» EXERCISE REQUIREMENTS: Give back the full listing, exactly as it is.

......

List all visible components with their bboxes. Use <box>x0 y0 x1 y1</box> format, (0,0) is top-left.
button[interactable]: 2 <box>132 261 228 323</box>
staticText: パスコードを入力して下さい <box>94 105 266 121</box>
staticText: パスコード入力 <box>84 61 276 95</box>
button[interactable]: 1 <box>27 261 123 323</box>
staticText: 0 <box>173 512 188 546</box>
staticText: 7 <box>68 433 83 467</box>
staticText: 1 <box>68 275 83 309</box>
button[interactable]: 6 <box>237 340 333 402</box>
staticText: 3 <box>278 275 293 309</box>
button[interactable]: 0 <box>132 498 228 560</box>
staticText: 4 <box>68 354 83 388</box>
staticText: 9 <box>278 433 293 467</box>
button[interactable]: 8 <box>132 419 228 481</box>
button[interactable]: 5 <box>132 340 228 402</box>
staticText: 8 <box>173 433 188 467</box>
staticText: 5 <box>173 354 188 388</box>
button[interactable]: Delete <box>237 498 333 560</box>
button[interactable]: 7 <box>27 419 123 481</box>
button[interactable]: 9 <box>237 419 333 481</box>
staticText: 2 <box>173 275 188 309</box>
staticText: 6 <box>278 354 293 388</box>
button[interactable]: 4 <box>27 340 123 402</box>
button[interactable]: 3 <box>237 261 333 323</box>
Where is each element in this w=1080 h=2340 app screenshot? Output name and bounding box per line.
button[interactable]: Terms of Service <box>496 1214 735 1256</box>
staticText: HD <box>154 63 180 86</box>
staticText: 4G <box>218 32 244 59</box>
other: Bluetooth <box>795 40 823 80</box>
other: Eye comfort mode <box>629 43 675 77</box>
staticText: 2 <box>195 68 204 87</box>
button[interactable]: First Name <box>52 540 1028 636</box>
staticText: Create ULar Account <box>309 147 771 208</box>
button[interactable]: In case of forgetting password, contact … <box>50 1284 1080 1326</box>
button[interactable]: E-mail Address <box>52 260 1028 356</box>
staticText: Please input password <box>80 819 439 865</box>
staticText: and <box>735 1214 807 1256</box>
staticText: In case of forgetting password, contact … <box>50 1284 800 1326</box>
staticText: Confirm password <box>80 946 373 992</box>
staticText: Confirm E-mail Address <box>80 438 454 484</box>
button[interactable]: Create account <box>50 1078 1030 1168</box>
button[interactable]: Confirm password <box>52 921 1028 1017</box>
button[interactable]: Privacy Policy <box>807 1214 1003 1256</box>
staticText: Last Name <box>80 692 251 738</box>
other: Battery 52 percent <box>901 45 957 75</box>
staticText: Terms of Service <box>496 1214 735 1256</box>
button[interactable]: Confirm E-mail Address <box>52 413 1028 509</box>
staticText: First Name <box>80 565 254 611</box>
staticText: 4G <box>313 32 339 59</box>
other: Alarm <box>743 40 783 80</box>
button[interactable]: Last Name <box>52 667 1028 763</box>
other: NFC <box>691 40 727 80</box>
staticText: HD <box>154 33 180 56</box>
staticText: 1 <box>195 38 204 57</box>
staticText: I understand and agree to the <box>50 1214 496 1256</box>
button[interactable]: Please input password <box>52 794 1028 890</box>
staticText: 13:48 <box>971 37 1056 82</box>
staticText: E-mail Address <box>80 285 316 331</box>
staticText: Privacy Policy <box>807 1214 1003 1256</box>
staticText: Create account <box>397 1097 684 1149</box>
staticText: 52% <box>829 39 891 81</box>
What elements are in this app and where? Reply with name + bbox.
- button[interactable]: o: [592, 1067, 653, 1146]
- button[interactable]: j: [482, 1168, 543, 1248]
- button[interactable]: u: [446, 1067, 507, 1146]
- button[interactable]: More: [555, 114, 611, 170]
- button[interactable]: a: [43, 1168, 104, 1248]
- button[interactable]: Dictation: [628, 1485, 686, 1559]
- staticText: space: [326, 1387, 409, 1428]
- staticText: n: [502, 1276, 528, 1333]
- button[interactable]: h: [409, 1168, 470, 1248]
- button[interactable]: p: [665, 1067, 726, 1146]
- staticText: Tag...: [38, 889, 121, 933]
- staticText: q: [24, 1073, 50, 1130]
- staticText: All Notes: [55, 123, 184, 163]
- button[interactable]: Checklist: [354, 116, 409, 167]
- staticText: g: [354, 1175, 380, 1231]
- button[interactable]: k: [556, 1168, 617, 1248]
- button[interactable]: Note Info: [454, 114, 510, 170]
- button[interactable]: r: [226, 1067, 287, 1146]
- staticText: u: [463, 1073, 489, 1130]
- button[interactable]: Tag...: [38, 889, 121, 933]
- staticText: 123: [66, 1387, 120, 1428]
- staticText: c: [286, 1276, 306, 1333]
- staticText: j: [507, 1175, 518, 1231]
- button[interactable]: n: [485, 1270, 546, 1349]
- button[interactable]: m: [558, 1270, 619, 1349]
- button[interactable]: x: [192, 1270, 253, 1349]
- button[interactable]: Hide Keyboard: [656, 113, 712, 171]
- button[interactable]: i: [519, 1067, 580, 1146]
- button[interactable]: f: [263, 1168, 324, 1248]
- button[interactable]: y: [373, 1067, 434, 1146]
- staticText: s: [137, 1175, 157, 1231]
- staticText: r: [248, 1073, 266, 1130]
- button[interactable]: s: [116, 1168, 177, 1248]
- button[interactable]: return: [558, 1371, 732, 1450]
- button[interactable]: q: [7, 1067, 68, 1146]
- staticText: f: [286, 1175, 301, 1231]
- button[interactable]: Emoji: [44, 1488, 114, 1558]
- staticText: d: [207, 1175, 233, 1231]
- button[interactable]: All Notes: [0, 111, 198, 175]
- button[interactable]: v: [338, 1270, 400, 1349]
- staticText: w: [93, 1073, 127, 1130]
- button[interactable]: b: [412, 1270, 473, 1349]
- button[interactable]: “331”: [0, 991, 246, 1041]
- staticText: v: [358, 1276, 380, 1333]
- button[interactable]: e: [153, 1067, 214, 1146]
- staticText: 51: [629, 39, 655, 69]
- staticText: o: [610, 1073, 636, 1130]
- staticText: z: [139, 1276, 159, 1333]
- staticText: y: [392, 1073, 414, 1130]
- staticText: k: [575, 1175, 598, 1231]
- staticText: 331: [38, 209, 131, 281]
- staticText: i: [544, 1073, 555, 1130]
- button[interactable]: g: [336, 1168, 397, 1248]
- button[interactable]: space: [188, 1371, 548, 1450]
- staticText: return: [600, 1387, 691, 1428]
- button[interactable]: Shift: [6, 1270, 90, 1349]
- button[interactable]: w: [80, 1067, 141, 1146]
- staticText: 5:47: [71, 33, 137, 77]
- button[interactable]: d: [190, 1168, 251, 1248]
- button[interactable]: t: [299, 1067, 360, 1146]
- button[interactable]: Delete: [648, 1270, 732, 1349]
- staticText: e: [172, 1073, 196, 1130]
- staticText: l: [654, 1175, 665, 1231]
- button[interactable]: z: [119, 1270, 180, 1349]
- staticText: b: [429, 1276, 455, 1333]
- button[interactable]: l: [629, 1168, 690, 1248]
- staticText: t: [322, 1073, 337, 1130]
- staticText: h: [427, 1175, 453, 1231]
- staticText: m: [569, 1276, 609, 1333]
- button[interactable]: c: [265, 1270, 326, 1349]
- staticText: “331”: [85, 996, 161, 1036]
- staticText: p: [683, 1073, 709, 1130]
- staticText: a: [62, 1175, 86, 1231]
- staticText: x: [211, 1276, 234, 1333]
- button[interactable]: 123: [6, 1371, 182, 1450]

......

» YOUR RESPONSE:
List all visible components with their bboxes. Use <box>x0 y0 x1 y1</box> format, (0,0) is top-left.
button[interactable]: 2 <box>132 261 228 323</box>
staticText: パスコードを入力して下さい <box>94 105 266 121</box>
staticText: パスコード入力 <box>84 61 276 95</box>
button[interactable]: 1 <box>27 261 123 323</box>
staticText: 0 <box>173 512 188 546</box>
staticText: 7 <box>68 433 83 467</box>
staticText: 1 <box>68 275 83 309</box>
button[interactable]: 6 <box>237 340 333 402</box>
staticText: 3 <box>278 275 293 309</box>
button[interactable]: 0 <box>132 498 228 560</box>
staticText: 4 <box>68 354 83 388</box>
staticText: 9 <box>278 433 293 467</box>
button[interactable]: 8 <box>132 419 228 481</box>
button[interactable]: 5 <box>132 340 228 402</box>
staticText: 8 <box>173 433 188 467</box>
staticText: 5 <box>173 354 188 388</box>
button[interactable]: Delete <box>237 498 333 560</box>
button[interactable]: 7 <box>27 419 123 481</box>
button[interactable]: 9 <box>237 419 333 481</box>
staticText: 2 <box>173 275 188 309</box>
staticText: 6 <box>278 354 293 388</box>
button[interactable]: 4 <box>27 340 123 402</box>
button[interactable]: 3 <box>237 261 333 323</box>
Where is each element in this w=1080 h=2340 app screenshot? Output name and bounding box per line.
button[interactable]: Terms of Service <box>496 1214 735 1256</box>
staticText: HD <box>154 63 180 86</box>
staticText: 4G <box>218 32 244 59</box>
other: Bluetooth <box>795 40 823 80</box>
other: Eye comfort mode <box>629 43 675 77</box>
staticText: 2 <box>195 68 204 87</box>
button[interactable]: First Name <box>52 540 1028 636</box>
staticText: Create ULar Account <box>309 147 771 208</box>
button[interactable]: In case of forgetting password, contact … <box>50 1284 1080 1326</box>
button[interactable]: E-mail Address <box>52 260 1028 356</box>
staticText: Please input password <box>80 819 439 865</box>
staticText: and <box>735 1214 807 1256</box>
staticText: In case of forgetting password, contact … <box>50 1284 800 1326</box>
staticText: Confirm password <box>80 946 373 992</box>
staticText: Confirm E-mail Address <box>80 438 454 484</box>
button[interactable]: Create account <box>50 1078 1030 1168</box>
button[interactable]: Confirm password <box>52 921 1028 1017</box>
button[interactable]: Privacy Policy <box>807 1214 1003 1256</box>
staticText: Last Name <box>80 692 251 738</box>
other: Battery 52 percent <box>901 45 957 75</box>
staticText: Terms of Service <box>496 1214 735 1256</box>
button[interactable]: Confirm E-mail Address <box>52 413 1028 509</box>
staticText: First Name <box>80 565 254 611</box>
staticText: 4G <box>313 32 339 59</box>
other: Alarm <box>743 40 783 80</box>
button[interactable]: Last Name <box>52 667 1028 763</box>
other: NFC <box>691 40 727 80</box>
staticText: HD <box>154 33 180 56</box>
staticText: 1 <box>195 38 204 57</box>
staticText: I understand and agree to the <box>50 1214 496 1256</box>
button[interactable]: Please input password <box>52 794 1028 890</box>
staticText: 13:48 <box>971 37 1056 82</box>
staticText: E-mail Address <box>80 285 316 331</box>
staticText: Privacy Policy <box>807 1214 1003 1256</box>
staticText: Create account <box>397 1097 684 1149</box>
staticText: 52% <box>829 39 891 81</box>
What elements are in this app and where? Reply with name + bbox.
- button[interactable]: o: [592, 1067, 653, 1146]
- button[interactable]: j: [482, 1168, 543, 1248]
- button[interactable]: u: [446, 1067, 507, 1146]
- button[interactable]: More: [555, 114, 611, 170]
- button[interactable]: a: [43, 1168, 104, 1248]
- button[interactable]: Dictation: [628, 1485, 686, 1559]
- staticText: space: [326, 1387, 409, 1428]
- staticText: n: [502, 1276, 528, 1333]
- button[interactable]: h: [409, 1168, 470, 1248]
- button[interactable]: p: [665, 1067, 726, 1146]
- staticText: Tag...: [38, 889, 121, 933]
- staticText: q: [24, 1073, 50, 1130]
- staticText: All Notes: [55, 123, 184, 163]
- button[interactable]: Checklist: [354, 116, 409, 167]
- staticText: g: [354, 1175, 380, 1231]
- button[interactable]: k: [556, 1168, 617, 1248]
- button[interactable]: Note Info: [454, 114, 510, 170]
- button[interactable]: r: [226, 1067, 287, 1146]
- staticText: u: [463, 1073, 489, 1130]
- button[interactable]: Tag...: [38, 889, 121, 933]
- staticText: 123: [66, 1387, 120, 1428]
- staticText: c: [286, 1276, 306, 1333]
- staticText: j: [507, 1175, 518, 1231]
- button[interactable]: n: [485, 1270, 546, 1349]
- button[interactable]: m: [558, 1270, 619, 1349]
- button[interactable]: x: [192, 1270, 253, 1349]
- button[interactable]: Hide Keyboard: [656, 113, 712, 171]
- button[interactable]: i: [519, 1067, 580, 1146]
- button[interactable]: f: [263, 1168, 324, 1248]
- button[interactable]: y: [373, 1067, 434, 1146]
- staticText: s: [137, 1175, 157, 1231]
- staticText: r: [248, 1073, 266, 1130]
- button[interactable]: s: [116, 1168, 177, 1248]
- button[interactable]: return: [558, 1371, 732, 1450]
- button[interactable]: q: [7, 1067, 68, 1146]
- staticText: f: [286, 1175, 301, 1231]
- button[interactable]: Emoji: [44, 1488, 114, 1558]
- staticText: d: [207, 1175, 233, 1231]
- button[interactable]: All Notes: [0, 111, 198, 175]
- button[interactable]: v: [338, 1270, 400, 1349]
- staticText: w: [93, 1073, 127, 1130]
- button[interactable]: b: [412, 1270, 473, 1349]
- button[interactable]: “331”: [0, 991, 246, 1041]
- staticText: v: [358, 1276, 380, 1333]
- button[interactable]: e: [153, 1067, 214, 1146]
- staticText: 51: [629, 39, 655, 69]
- staticText: o: [610, 1073, 636, 1130]
- staticText: z: [139, 1276, 159, 1333]
- staticText: y: [392, 1073, 414, 1130]
- staticText: k: [575, 1175, 598, 1231]
- staticText: 331: [38, 209, 131, 281]
- staticText: i: [544, 1073, 555, 1130]
- button[interactable]: g: [336, 1168, 397, 1248]
- button[interactable]: space: [188, 1371, 548, 1450]
- staticText: return: [600, 1387, 691, 1428]
- button[interactable]: Shift: [6, 1270, 90, 1349]
- button[interactable]: w: [80, 1067, 141, 1146]
- staticText: 5:47: [71, 33, 137, 77]
- button[interactable]: d: [190, 1168, 251, 1248]
- button[interactable]: t: [299, 1067, 360, 1146]
- button[interactable]: Delete: [648, 1270, 732, 1349]
- staticText: e: [172, 1073, 196, 1130]
- staticText: l: [654, 1175, 665, 1231]
- button[interactable]: z: [119, 1270, 180, 1349]
- staticText: b: [429, 1276, 455, 1333]
- button[interactable]: l: [629, 1168, 690, 1248]
- staticText: t: [322, 1073, 337, 1130]
- staticText: h: [427, 1175, 453, 1231]
- staticText: m: [569, 1276, 609, 1333]
- button[interactable]: c: [265, 1270, 326, 1349]
- staticText: “331”: [85, 996, 161, 1036]
- staticText: p: [683, 1073, 709, 1130]
- staticText: a: [62, 1175, 86, 1231]
- staticText: x: [211, 1276, 234, 1333]
- button[interactable]: 123: [6, 1371, 182, 1450]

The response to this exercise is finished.